Okay, at this point I have to say thank you. I've been working towards this point, and you all have been very patient. Here's the point of this Christmas story: Look at verse 12. To all who receive him, to all who believe his name, he gives the power to become the children of God. The center of this Chiasm, this X that I was talking about earlier, is that God came down to earth so that we may become Children of God, and experience the fullness of life. That is why we celebrate Christmas this, and every year, is because God so love us, so loved a broken and hurting world, that God would come down as one of us to be with us, to help us know God, and ultimately to make us part of the family of God. I love the story of the nativity, and when I think about the birth of Christ, it's usually my go-to when I want to tell the story. But there is so much more going on behind the scenes that we sometimes miss in all of the Christmas decoration and preparation. John's gospel reminds us that while the birth story of Jesus is beautiful, there is so much more happening because of what God is doing in the world. God coming down in flesh is incredible, but what is even more so is the idea that God did it for you. And for you, and you, and you, and heck, even for me.
This has been an interesting year for me as I have lived and changed throughout the past few months. There have been many events that have made this past year stand out, but I think the ones that I remember most stem from being in this church. Never before have I been so openly welcomed by a church. You brought me in, and have been teaching me, leading me, guiding me, and even help correct me when I stumble. And as I participate in this family of God, I've come to a conclusion that this is a congregation that doesn't just keep “Christ in Christmas”, but one that keeps Christ in December 24, March 15th, and September 28. Do you know why those days are important?

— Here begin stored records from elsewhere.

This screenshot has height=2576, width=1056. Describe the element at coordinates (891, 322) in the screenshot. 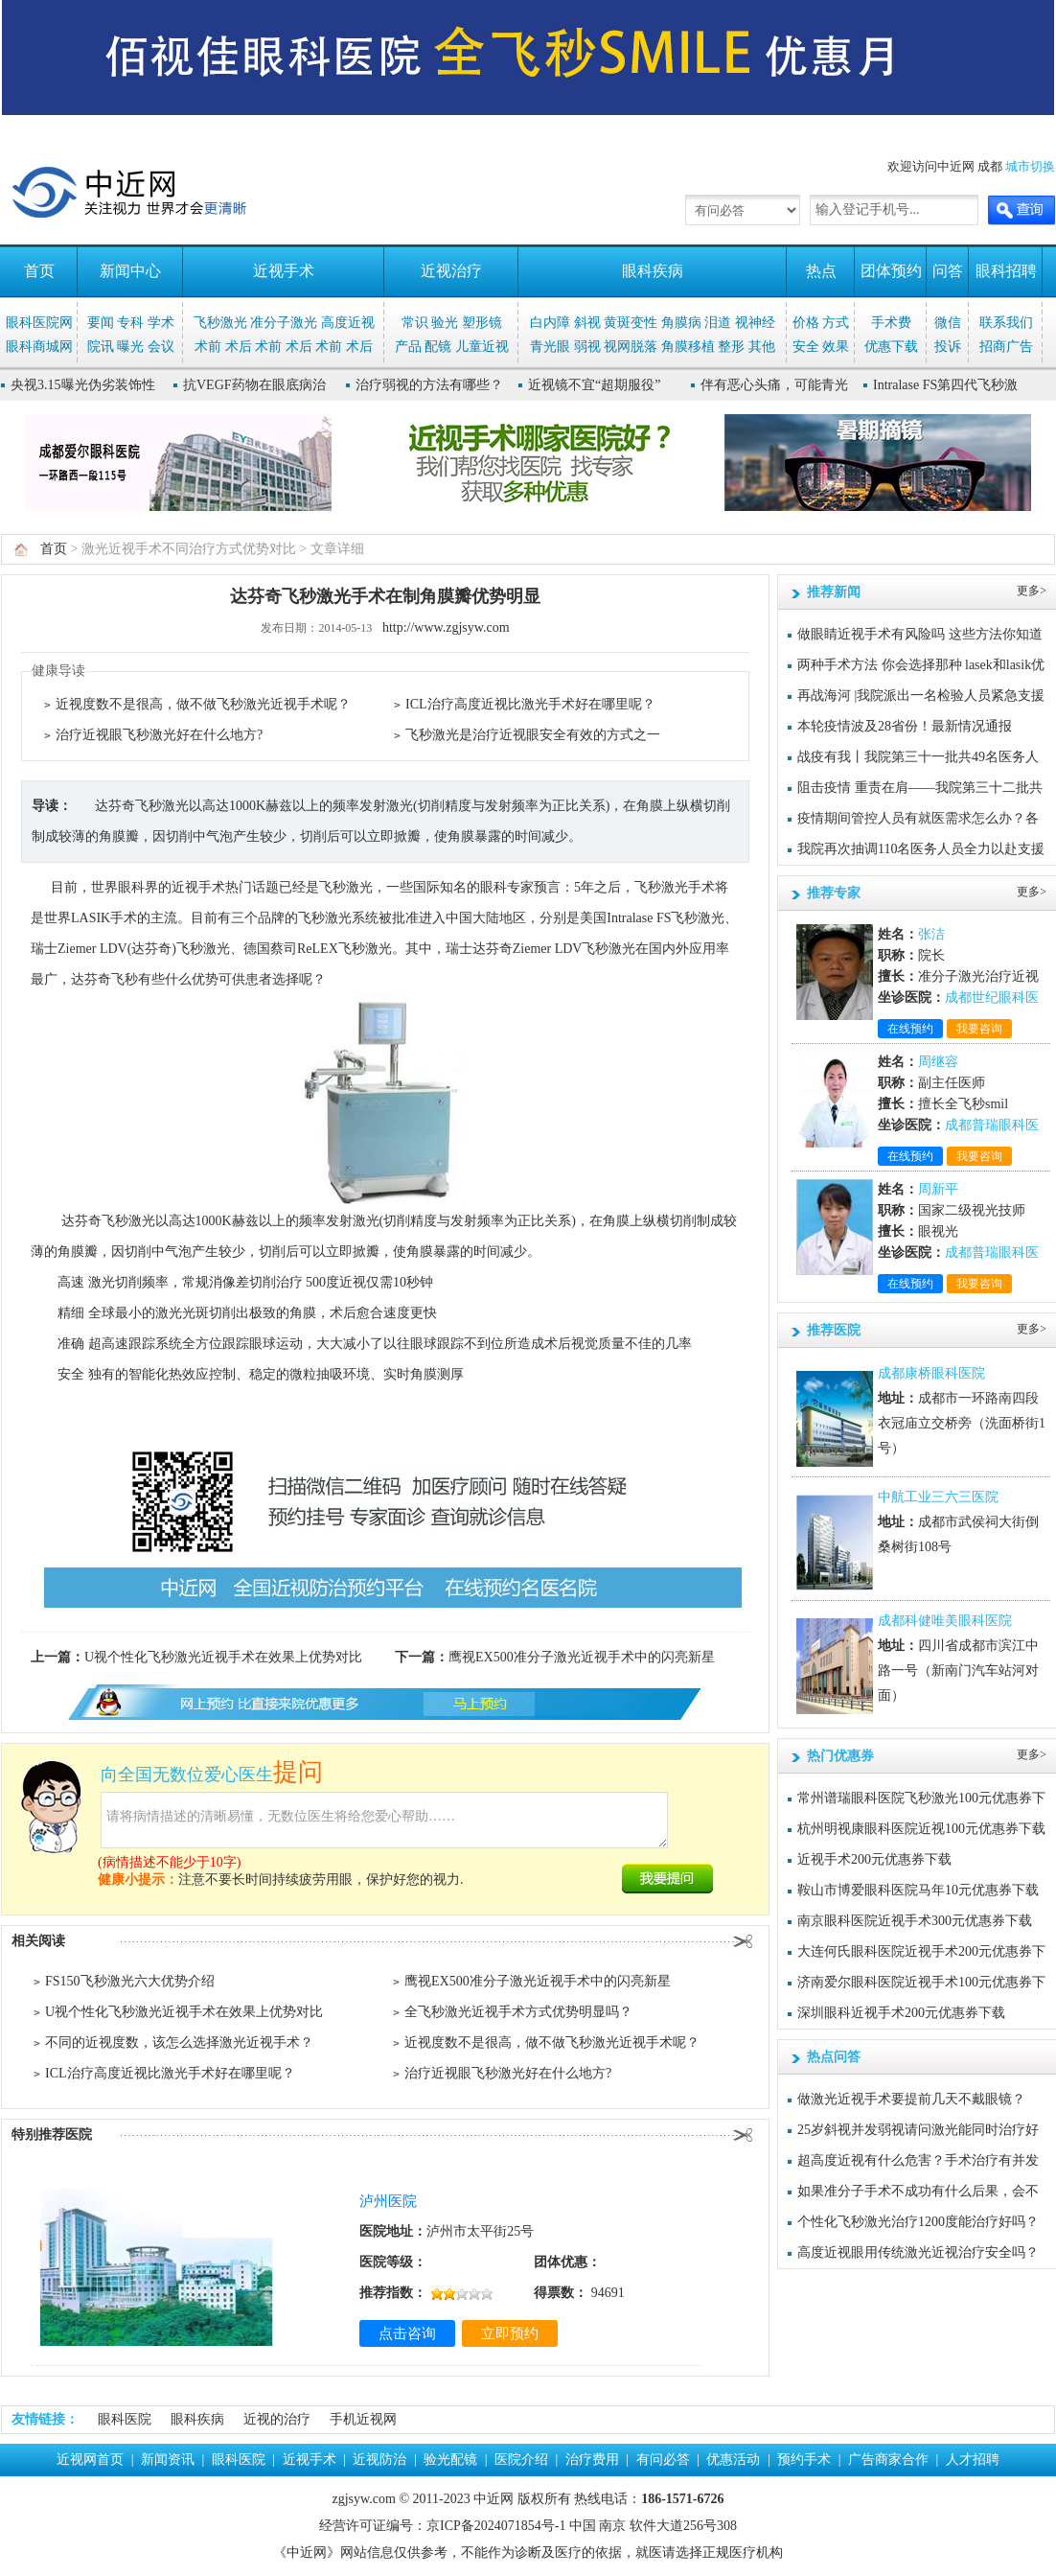 I see `手术费` at that location. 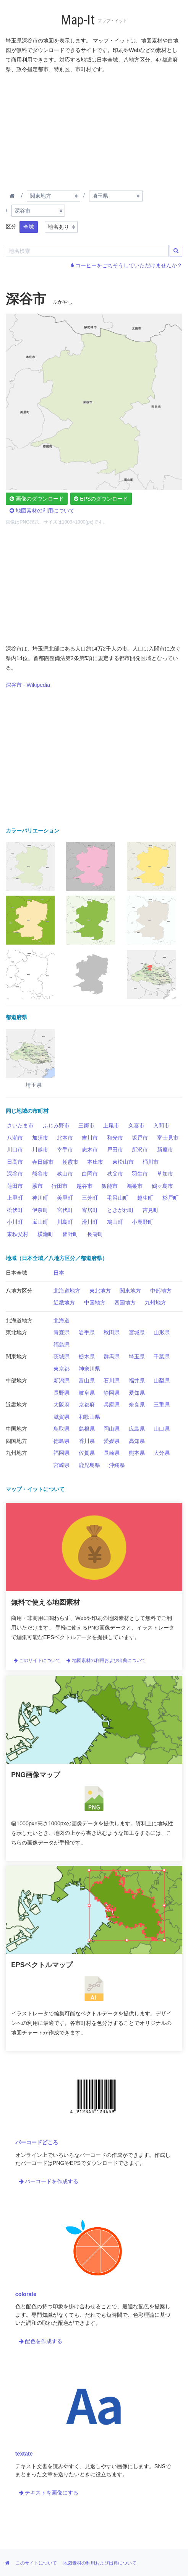 This screenshot has height=2576, width=188. Describe the element at coordinates (87, 1441) in the screenshot. I see `香川県` at that location.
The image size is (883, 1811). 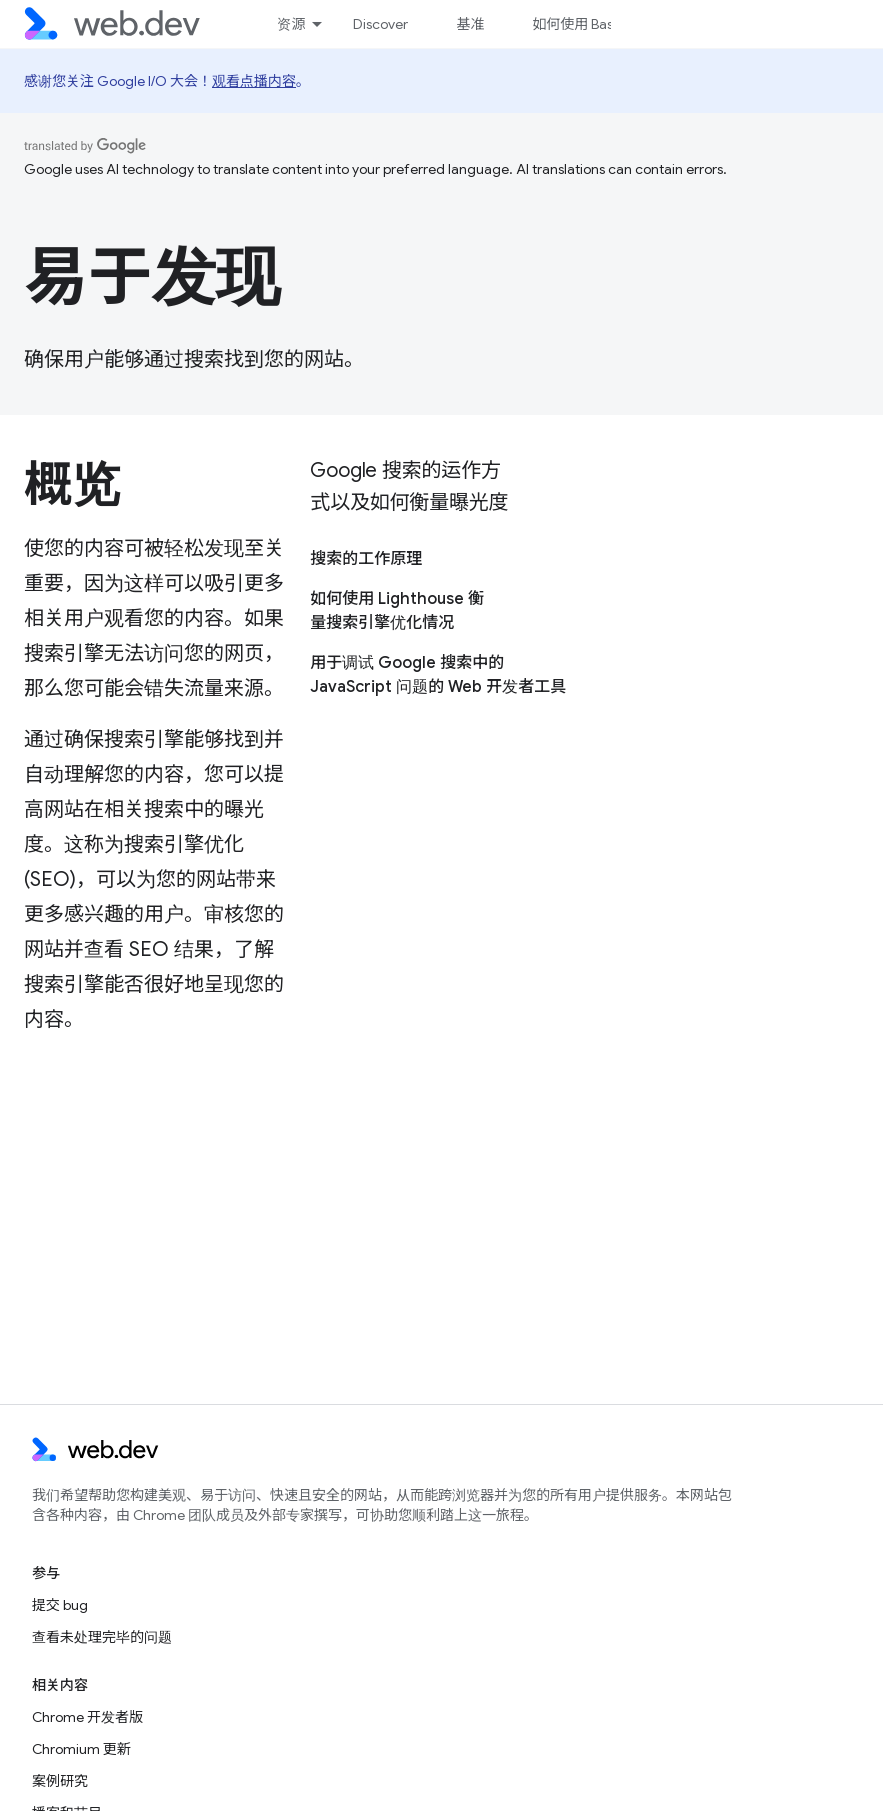 I want to click on 搜索的工作原理, so click(x=366, y=559).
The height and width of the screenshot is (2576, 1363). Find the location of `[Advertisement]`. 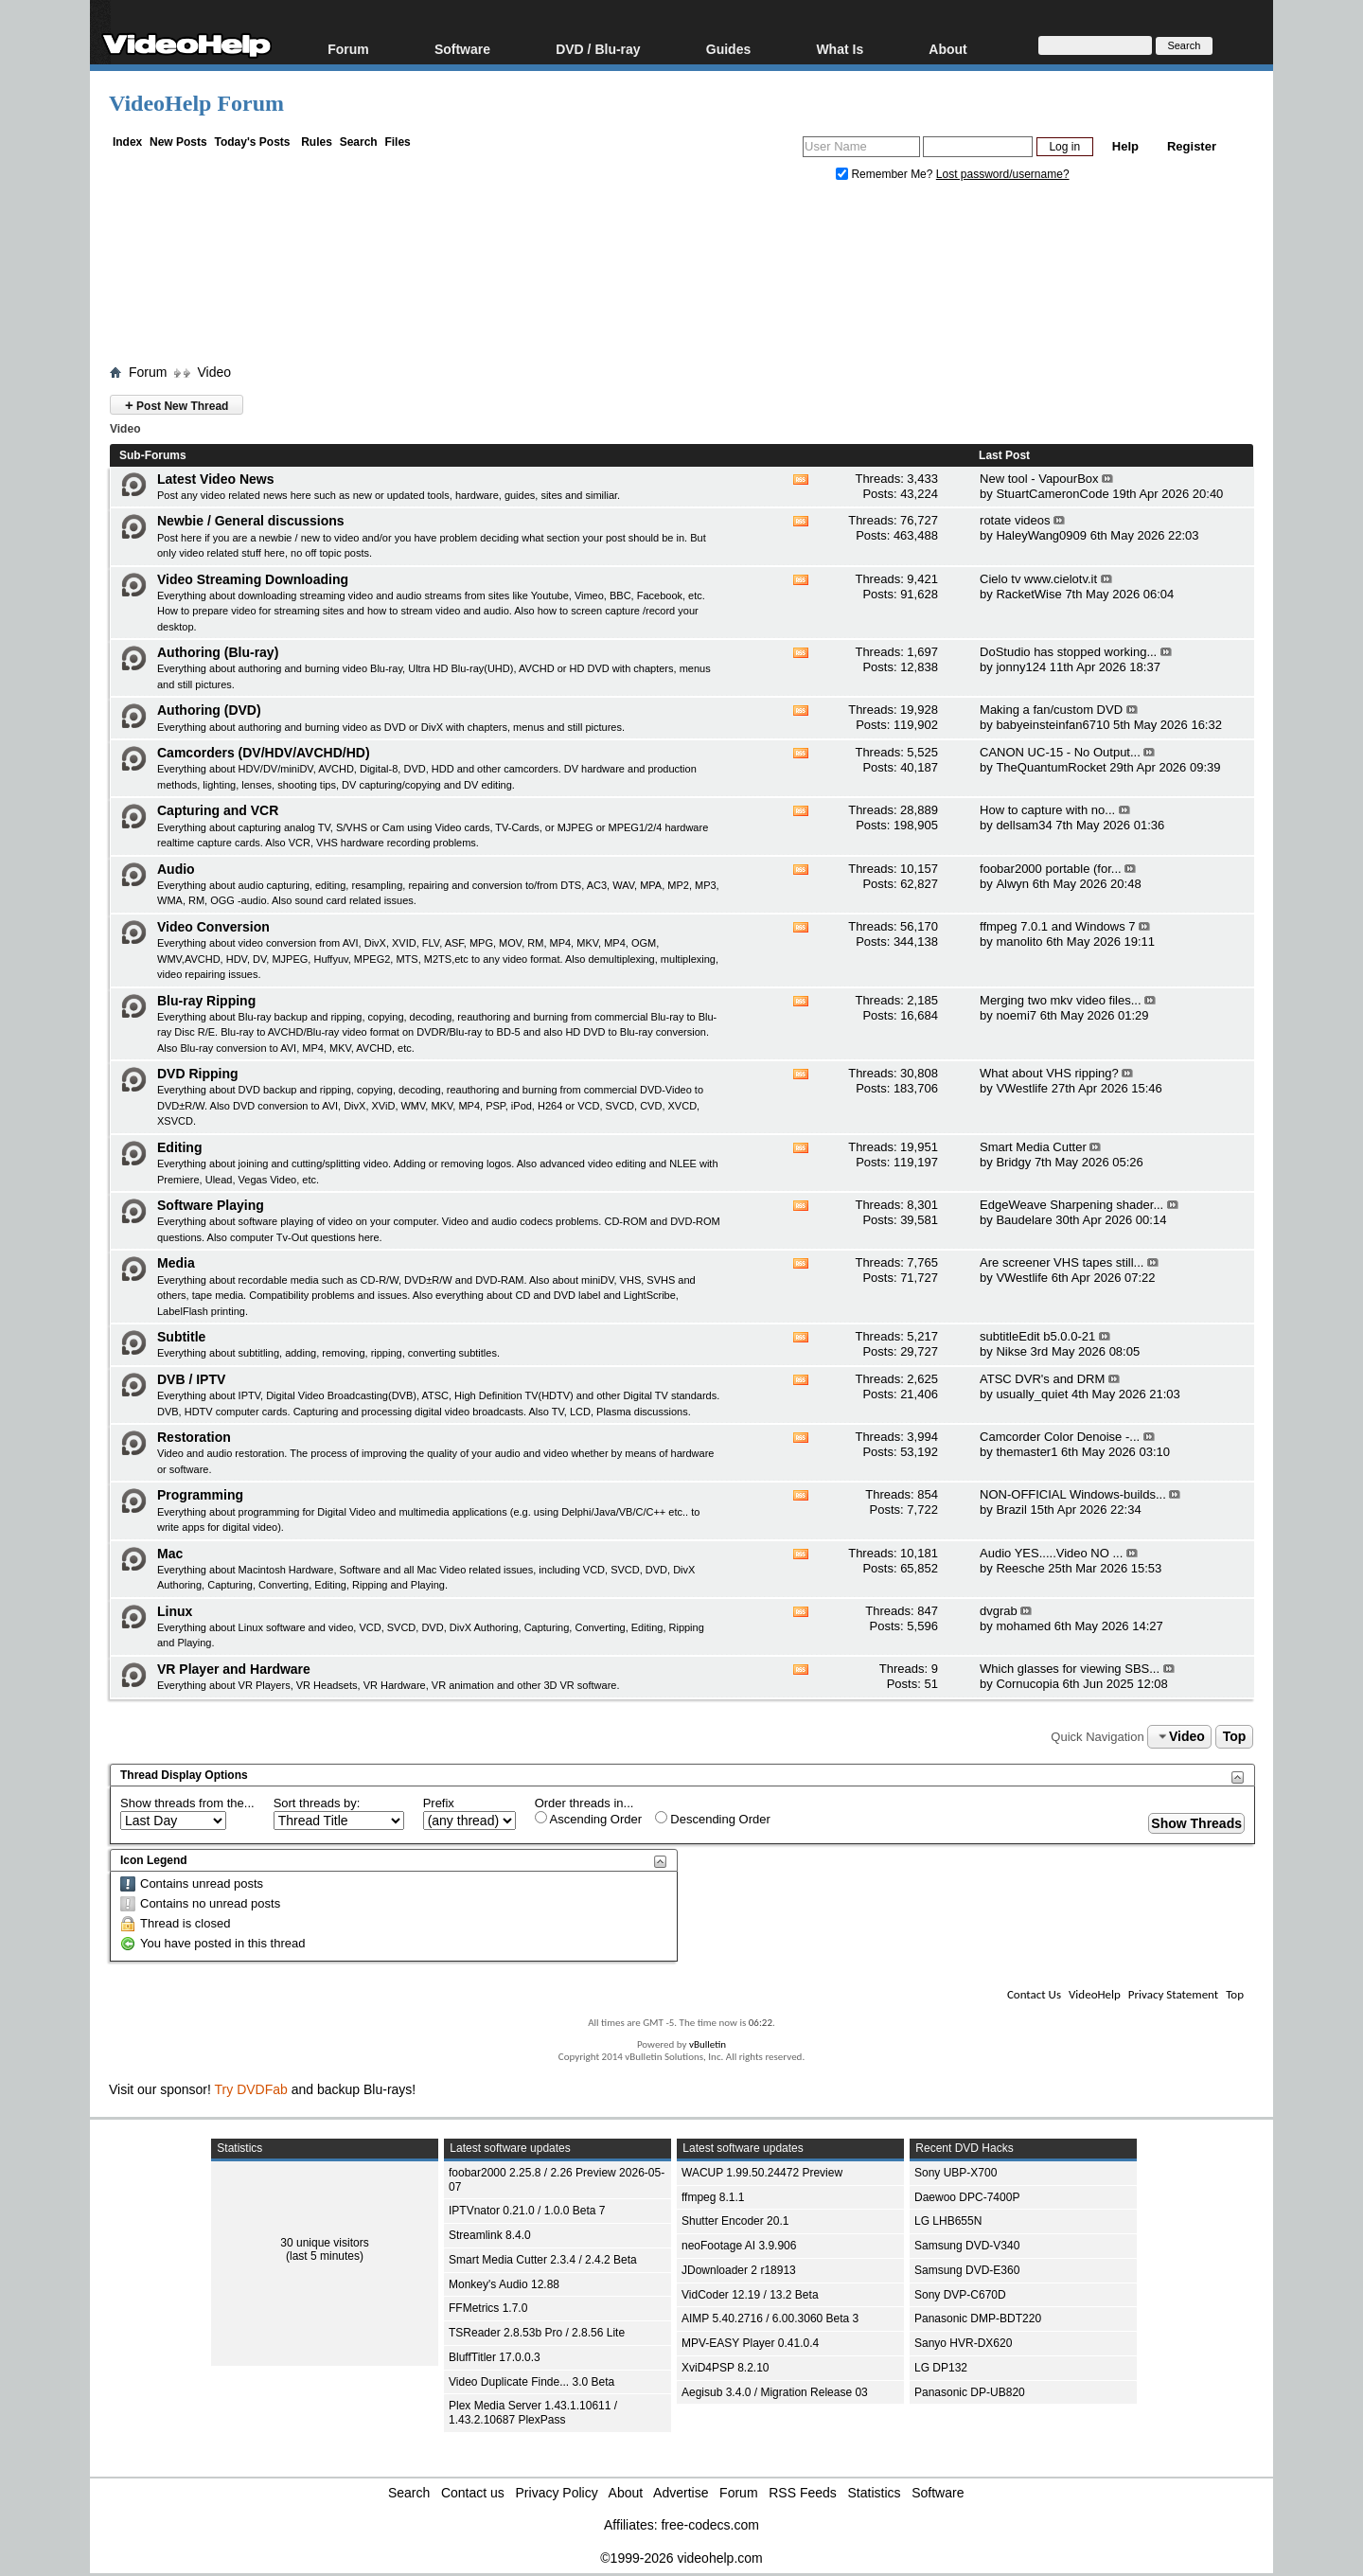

Because they're days. Regular, average days is when and how we can and do show that we are a family of God, open to the needs of our neighbors. It's every gift we give, expecting nothing back. It's every kindness we do, each simple little act. And so it's good that we remember that just as soon as we've discovered, the things we do in life will always end up touching others. I have learn that love changes people. It was first Christ's love that came down for us, to make us children of God, and that love has spread out, just like how one candle lights another. Christmas is a reminder of that love, and helps to spread it to others. And for that, we can turn and say “Thanks be to God.” Amen. Merry Christmas!